(Transcribed page contents)

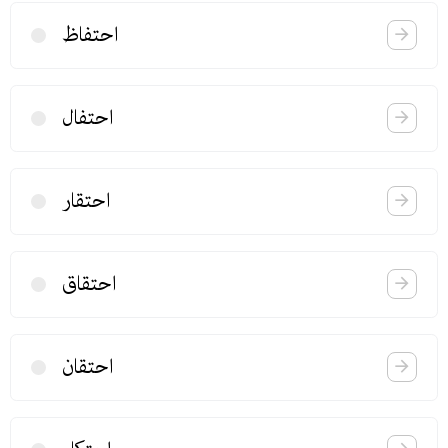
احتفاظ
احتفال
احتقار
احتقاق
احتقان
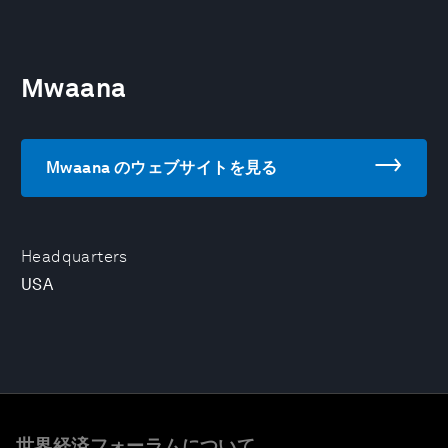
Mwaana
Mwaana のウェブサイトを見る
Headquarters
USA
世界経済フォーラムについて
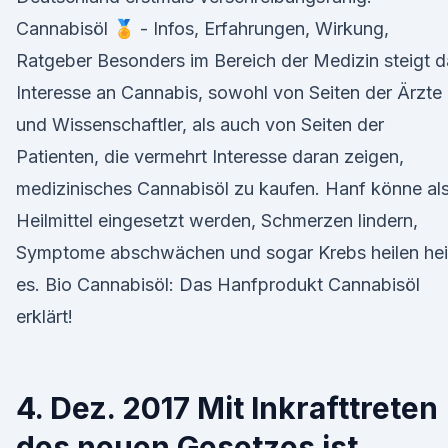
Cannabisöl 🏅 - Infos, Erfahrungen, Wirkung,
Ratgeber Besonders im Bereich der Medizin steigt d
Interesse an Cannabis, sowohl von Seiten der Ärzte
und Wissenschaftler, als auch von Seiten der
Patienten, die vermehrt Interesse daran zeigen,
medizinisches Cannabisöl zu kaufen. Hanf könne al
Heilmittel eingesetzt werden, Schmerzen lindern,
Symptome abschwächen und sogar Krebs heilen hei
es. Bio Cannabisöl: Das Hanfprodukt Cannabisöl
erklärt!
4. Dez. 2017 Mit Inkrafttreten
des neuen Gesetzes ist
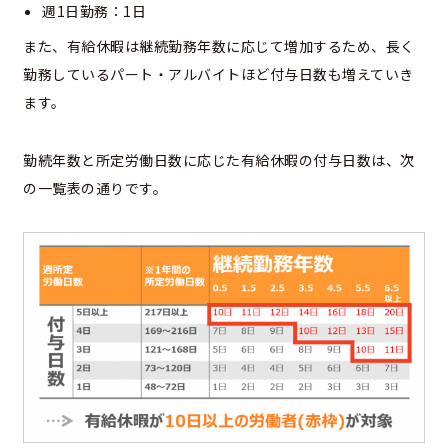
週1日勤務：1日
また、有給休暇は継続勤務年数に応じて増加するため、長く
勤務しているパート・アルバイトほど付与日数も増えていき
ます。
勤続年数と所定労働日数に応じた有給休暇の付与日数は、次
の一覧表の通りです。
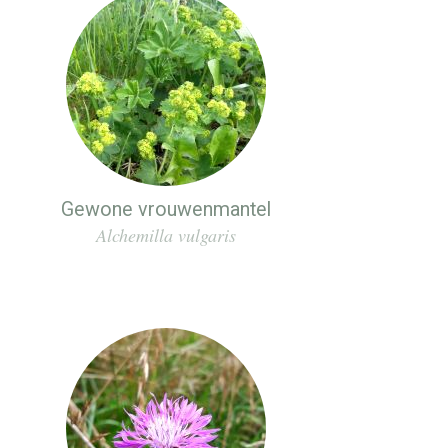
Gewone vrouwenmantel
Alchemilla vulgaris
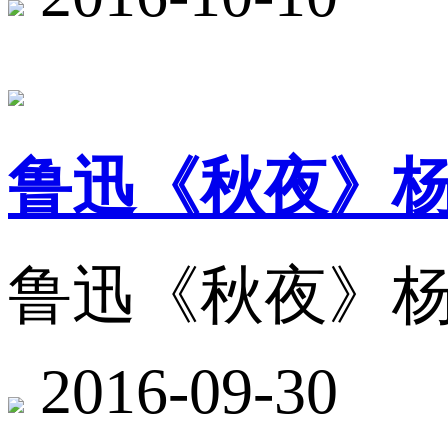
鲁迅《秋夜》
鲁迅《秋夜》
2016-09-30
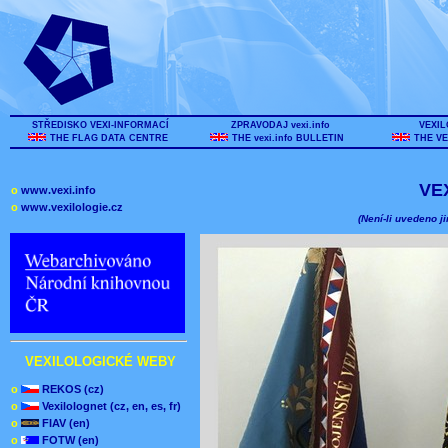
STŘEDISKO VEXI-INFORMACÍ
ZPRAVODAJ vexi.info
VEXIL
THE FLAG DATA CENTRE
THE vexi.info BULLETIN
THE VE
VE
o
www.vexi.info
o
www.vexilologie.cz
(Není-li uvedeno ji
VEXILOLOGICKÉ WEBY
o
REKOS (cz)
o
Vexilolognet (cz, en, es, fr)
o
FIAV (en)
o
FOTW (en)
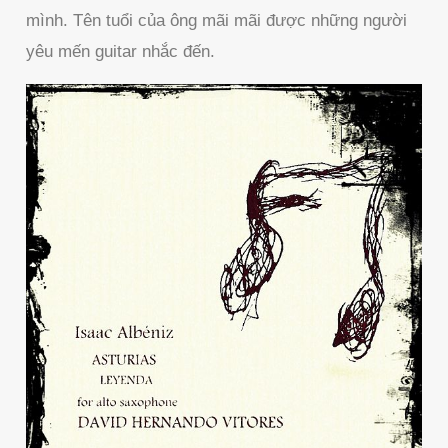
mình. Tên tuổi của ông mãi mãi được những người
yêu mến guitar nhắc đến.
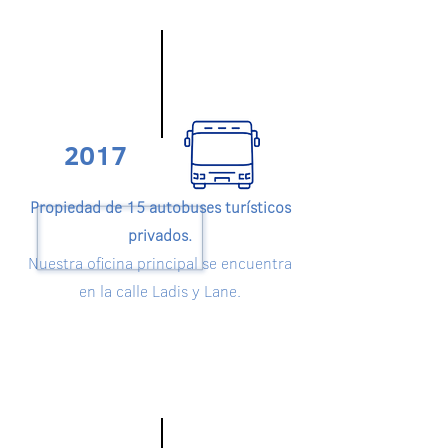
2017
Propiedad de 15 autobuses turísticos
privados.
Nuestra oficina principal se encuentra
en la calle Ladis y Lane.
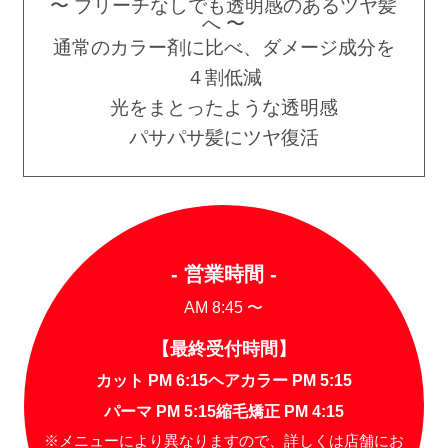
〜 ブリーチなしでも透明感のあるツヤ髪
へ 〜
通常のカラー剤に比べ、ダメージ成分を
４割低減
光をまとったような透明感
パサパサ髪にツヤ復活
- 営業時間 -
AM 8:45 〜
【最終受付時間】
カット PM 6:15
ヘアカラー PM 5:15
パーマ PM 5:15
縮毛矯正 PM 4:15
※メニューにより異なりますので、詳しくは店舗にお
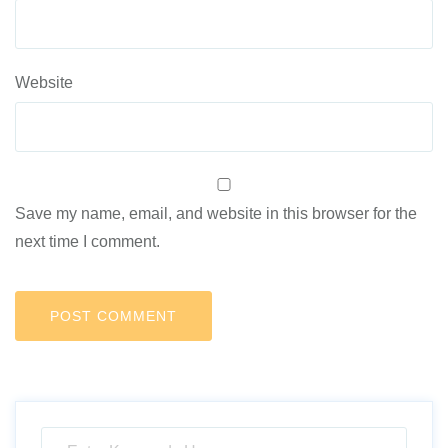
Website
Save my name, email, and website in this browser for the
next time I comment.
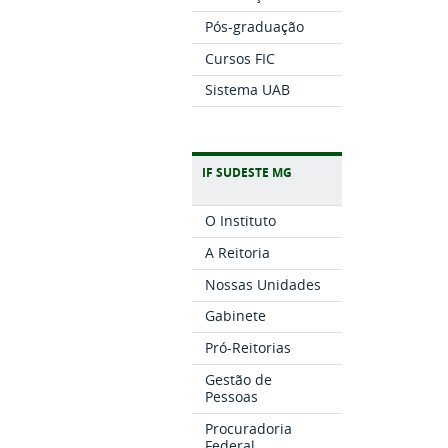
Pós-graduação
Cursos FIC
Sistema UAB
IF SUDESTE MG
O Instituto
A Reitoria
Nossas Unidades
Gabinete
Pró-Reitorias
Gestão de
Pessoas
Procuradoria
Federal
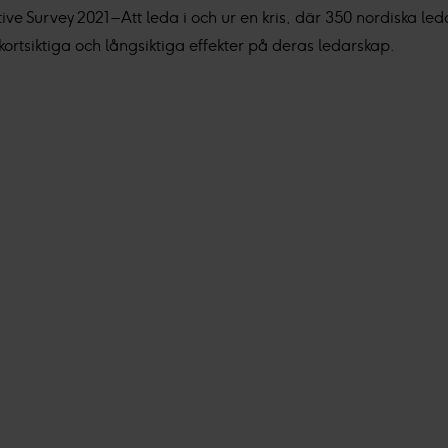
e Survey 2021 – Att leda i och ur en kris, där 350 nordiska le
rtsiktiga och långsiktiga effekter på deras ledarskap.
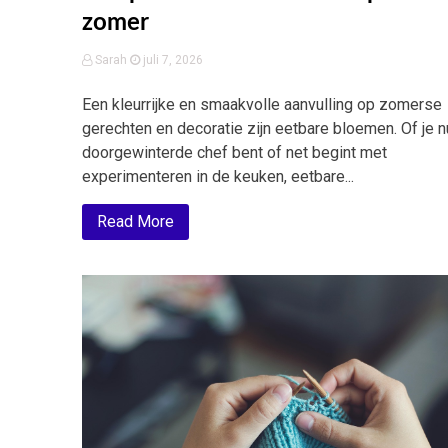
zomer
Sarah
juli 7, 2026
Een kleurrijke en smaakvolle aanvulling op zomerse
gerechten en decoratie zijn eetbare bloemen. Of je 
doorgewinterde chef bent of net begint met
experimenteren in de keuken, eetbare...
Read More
--
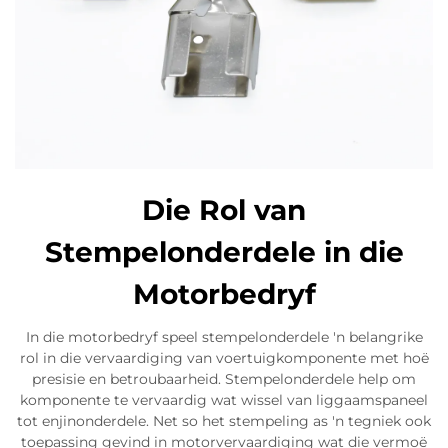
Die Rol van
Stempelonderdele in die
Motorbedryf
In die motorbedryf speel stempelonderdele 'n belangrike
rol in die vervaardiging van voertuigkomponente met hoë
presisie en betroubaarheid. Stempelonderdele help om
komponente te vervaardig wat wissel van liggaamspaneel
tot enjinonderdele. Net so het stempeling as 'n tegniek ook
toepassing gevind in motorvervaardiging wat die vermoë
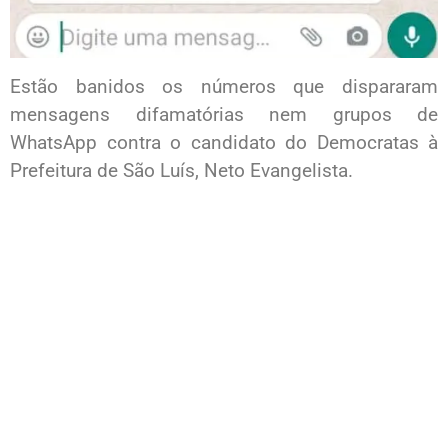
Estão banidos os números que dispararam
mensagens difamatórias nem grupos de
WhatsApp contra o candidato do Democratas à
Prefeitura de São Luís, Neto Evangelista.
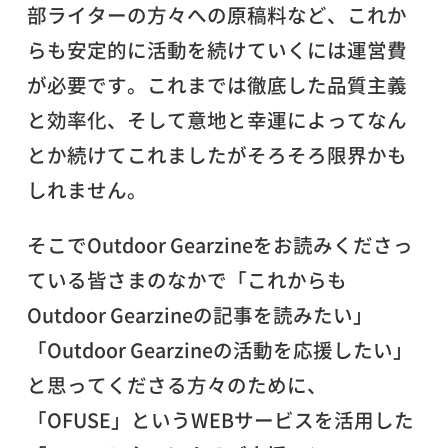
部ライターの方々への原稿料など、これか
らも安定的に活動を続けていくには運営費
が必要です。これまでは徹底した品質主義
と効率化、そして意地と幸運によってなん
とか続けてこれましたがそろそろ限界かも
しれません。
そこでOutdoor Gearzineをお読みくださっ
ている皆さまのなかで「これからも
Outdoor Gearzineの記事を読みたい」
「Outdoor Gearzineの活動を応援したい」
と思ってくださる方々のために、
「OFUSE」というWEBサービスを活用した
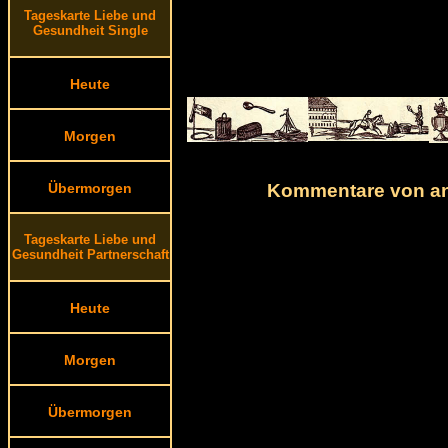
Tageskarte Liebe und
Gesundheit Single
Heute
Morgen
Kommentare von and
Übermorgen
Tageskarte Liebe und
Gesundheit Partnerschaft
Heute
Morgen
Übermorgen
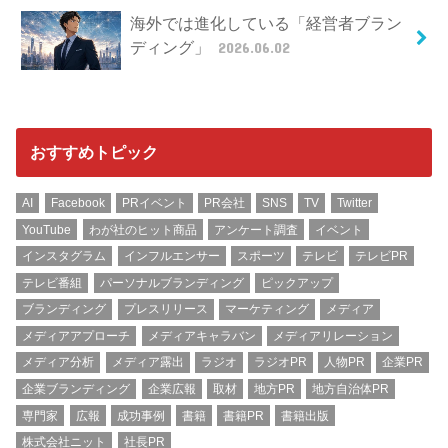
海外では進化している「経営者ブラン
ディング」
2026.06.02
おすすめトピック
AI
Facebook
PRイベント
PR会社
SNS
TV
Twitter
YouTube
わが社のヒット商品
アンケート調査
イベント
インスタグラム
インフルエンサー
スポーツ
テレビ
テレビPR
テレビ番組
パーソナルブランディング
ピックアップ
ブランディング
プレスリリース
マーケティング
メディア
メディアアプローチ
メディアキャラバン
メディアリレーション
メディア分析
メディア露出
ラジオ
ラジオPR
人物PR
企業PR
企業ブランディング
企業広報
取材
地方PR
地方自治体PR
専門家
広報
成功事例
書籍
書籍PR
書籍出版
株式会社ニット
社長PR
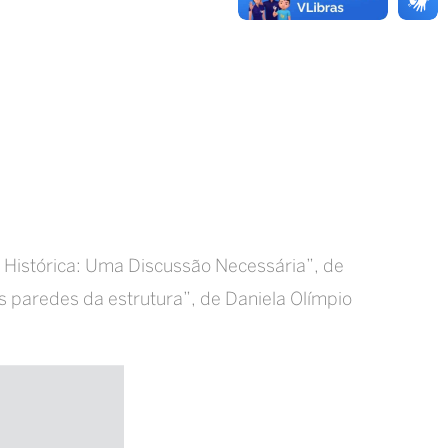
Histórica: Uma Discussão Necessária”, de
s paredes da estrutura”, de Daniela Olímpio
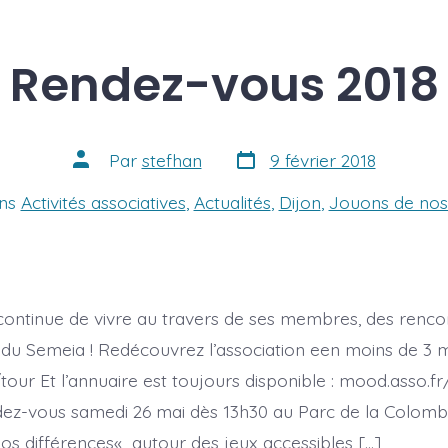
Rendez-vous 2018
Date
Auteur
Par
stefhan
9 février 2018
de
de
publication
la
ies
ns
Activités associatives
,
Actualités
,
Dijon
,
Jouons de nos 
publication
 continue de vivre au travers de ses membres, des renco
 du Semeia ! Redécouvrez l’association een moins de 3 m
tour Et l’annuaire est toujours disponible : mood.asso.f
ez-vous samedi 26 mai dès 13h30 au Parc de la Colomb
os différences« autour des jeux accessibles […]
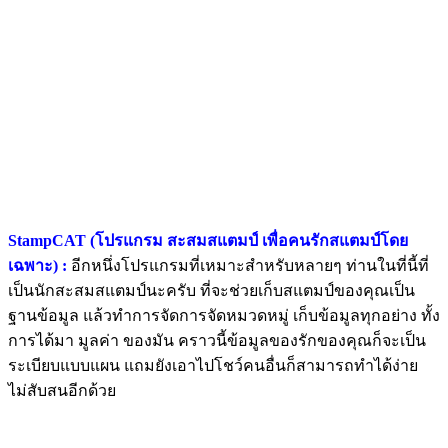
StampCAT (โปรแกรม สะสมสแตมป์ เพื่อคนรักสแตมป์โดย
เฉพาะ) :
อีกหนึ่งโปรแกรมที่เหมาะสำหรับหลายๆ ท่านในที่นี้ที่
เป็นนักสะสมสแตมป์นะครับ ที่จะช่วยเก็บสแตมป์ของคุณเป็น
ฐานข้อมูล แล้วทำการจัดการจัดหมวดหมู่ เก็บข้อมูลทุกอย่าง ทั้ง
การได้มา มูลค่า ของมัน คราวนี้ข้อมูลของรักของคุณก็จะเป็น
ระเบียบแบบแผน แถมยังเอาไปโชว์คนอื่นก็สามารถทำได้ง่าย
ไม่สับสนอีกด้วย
--
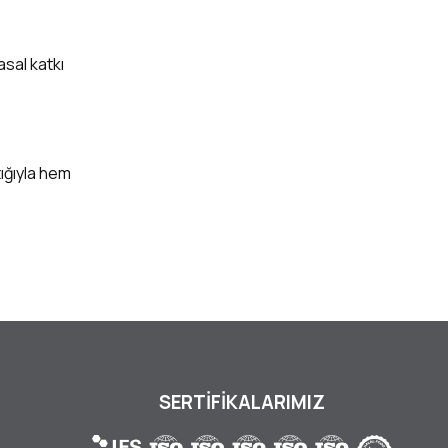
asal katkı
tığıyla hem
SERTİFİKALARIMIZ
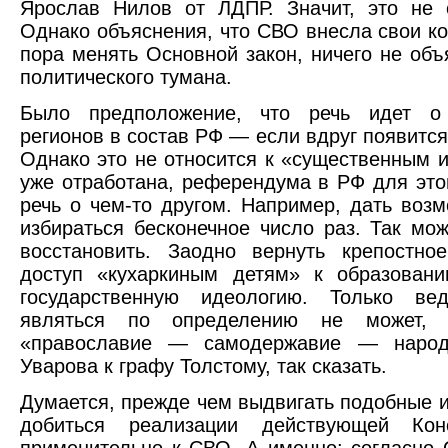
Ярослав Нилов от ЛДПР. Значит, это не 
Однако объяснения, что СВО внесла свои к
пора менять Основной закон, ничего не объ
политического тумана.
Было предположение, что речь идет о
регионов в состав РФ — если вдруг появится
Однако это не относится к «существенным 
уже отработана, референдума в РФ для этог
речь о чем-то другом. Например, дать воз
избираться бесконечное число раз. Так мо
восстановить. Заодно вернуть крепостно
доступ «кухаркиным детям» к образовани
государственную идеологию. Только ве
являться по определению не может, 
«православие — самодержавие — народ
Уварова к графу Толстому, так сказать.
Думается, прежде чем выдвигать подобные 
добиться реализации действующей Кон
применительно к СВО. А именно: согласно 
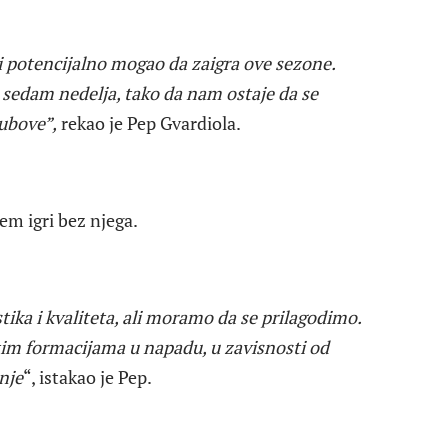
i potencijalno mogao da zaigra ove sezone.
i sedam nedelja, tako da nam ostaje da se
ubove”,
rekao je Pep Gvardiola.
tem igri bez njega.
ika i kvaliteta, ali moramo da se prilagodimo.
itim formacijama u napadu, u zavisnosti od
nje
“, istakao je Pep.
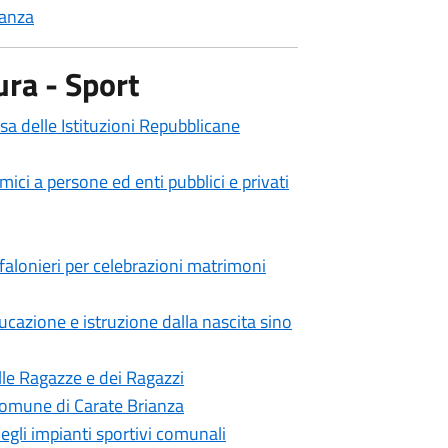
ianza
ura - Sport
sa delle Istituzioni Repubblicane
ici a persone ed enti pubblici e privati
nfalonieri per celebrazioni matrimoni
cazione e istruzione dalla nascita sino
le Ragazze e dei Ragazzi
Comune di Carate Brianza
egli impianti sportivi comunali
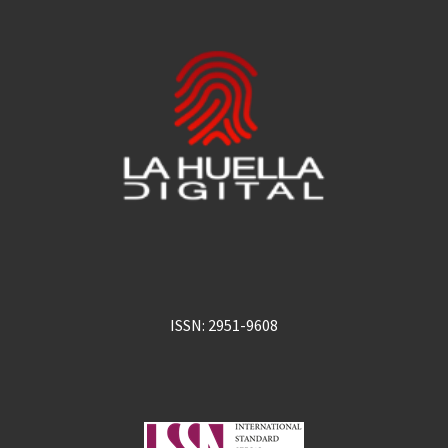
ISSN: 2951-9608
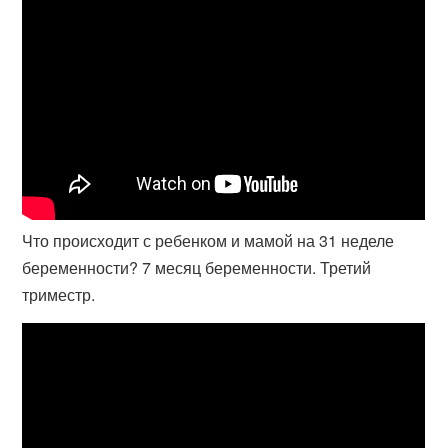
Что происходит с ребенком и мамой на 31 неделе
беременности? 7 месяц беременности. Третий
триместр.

◆ Exercise: Copy each line of the records above that carries the word "Gesundheit".

◆ Answer below:
Gesundheit Single
Gesundheit Partnerschaft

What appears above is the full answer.